E para encerrar, no sentido de uma orientação mesmo, gostaria que dissesse porquê é importante essas mulheres buscarem os órgãos de justiça e como tem sido o tralho da Tamo Juntas nesses sete anos de atuação.

 

Nossas ações sempre estão aliadas em eixos da educação popular em direitos humanos, de dialogar com essas mulheres, de fazer rodas de conversas, materiais informativos, parcerias, justamente para não naturalizar as violências, despertar a identificação da violência.

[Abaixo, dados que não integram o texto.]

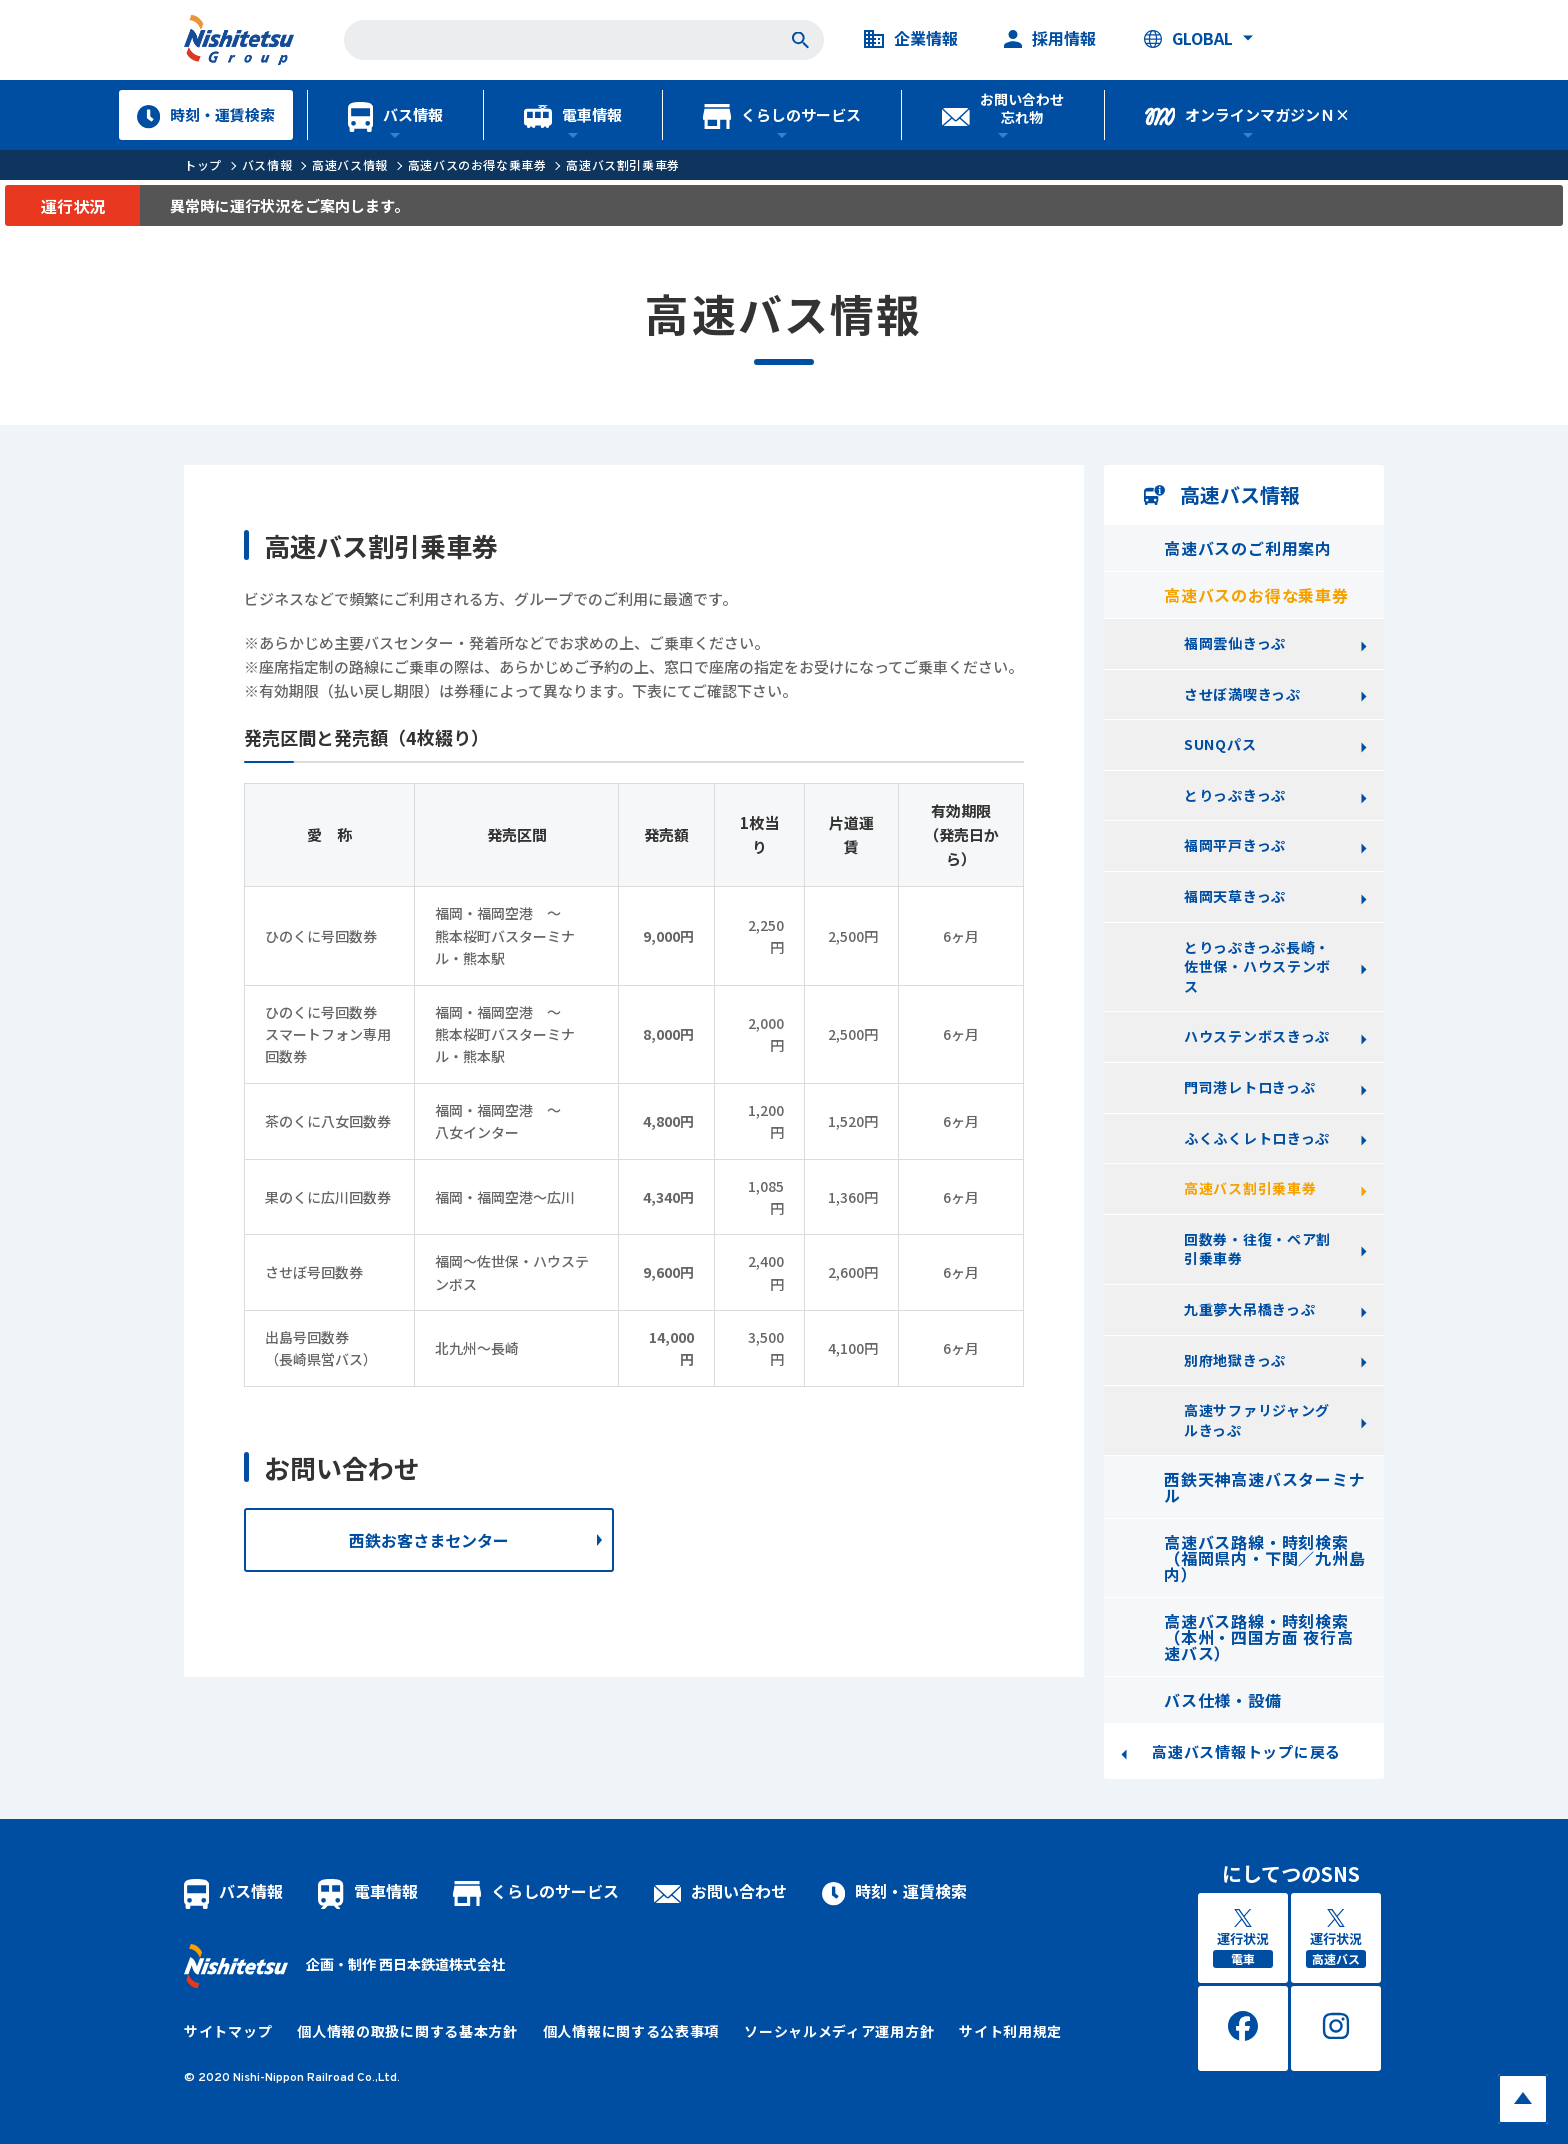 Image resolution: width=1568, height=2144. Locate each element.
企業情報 (911, 39)
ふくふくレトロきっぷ (1257, 1138)
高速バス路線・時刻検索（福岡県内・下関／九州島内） (1265, 1558)
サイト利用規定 (1010, 2031)
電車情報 (573, 114)
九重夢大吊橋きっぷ (1249, 1309)
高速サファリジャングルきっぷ (1257, 1420)
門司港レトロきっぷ (1249, 1087)
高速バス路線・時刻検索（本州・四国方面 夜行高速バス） (1259, 1637)
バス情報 (395, 114)
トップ (203, 164)
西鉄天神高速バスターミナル (1265, 1487)
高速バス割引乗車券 (622, 164)
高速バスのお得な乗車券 (477, 164)
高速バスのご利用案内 (1248, 548)
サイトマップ (228, 2031)
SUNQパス (1220, 744)
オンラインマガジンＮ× (1248, 114)
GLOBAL (1188, 39)
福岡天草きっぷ (1235, 896)
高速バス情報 (350, 164)
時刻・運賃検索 (206, 114)
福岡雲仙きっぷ (1235, 643)
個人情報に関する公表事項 (631, 2031)
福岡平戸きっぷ (1235, 845)
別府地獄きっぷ (1235, 1360)
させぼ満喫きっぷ (1242, 694)
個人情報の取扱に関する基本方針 (407, 2031)
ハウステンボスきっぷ (1257, 1036)
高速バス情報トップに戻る (1246, 1751)
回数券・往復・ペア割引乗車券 (1257, 1249)
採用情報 (1050, 39)
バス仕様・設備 (1223, 1700)
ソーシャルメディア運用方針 (839, 2031)
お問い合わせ (721, 1891)
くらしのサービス (782, 114)
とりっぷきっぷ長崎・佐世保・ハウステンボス (1257, 966)
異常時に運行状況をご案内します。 (289, 205)
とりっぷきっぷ (1235, 795) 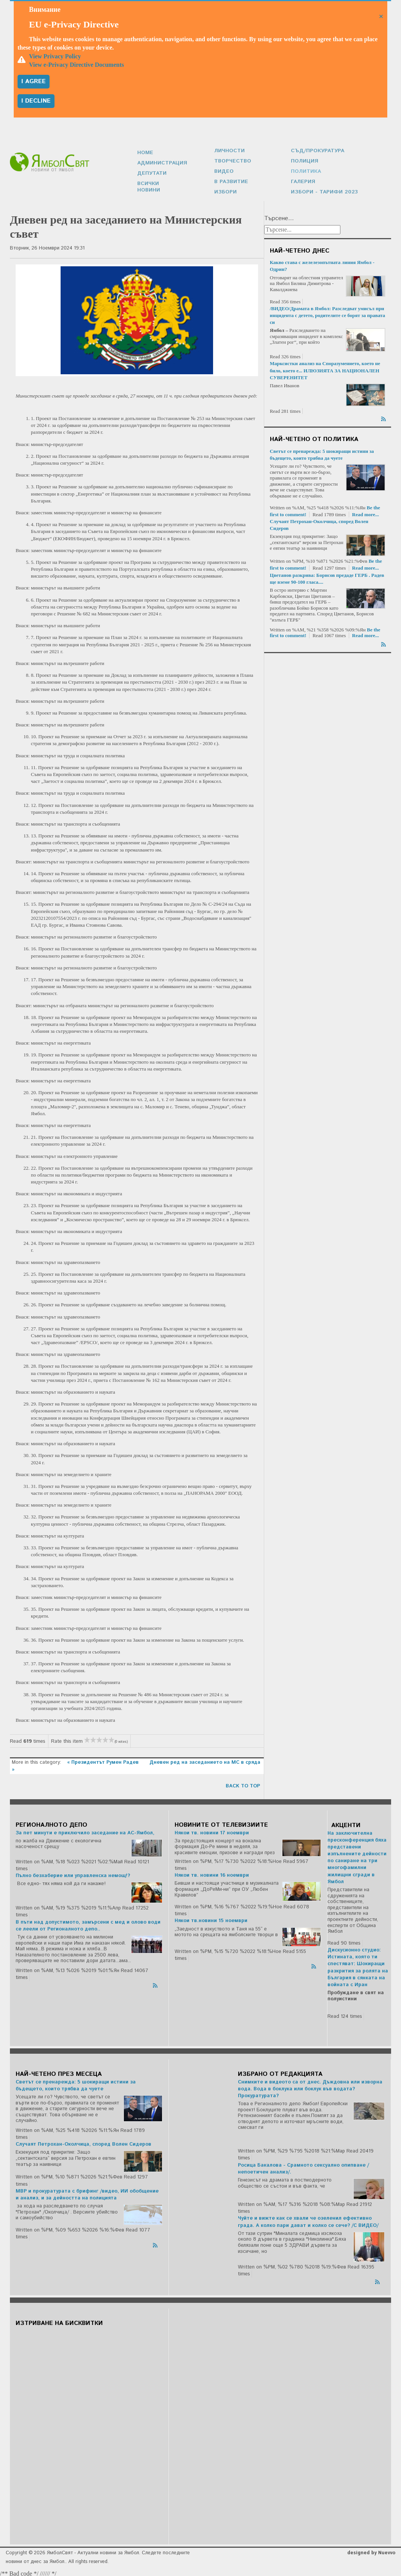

A gente sabe que identificar precocemente a violência é definitivo para evitar mortes. Nós queremos ter essa ação preventiva, oferecer o acolhimento sem essa perspectiva da revitimização, observando que é importante ter um acolhimento que seja empático, que seja na nossa perspectiva também feminista, acreditando que a violência nunca é culpa da mulher, nunca é responsabilidade da mulher. Desmistificando esse lugar, porque essa mulher precisa de proteção e apoio, e não de julgamento, não de sofrimento. A gente tem atuado nessa perspectiva de prestar assessoria individualizada para mulheres em situação de violência e vulnerabilidade social, mas também de fazer um projeto de diálogo, de conversa, de acolhimento, multidisciplinar, nossa organização é multidisciplinar. A gente entende também que a atuação no sistema de Justiça é muito limitada, de que a gente precisa ter um suporte sócio jurídico, psicossocial pra essa mulher, fazer com que essa mulher acesse políticas públicas e atravessar com ela um pouco essa trajetória que é de superar a violência.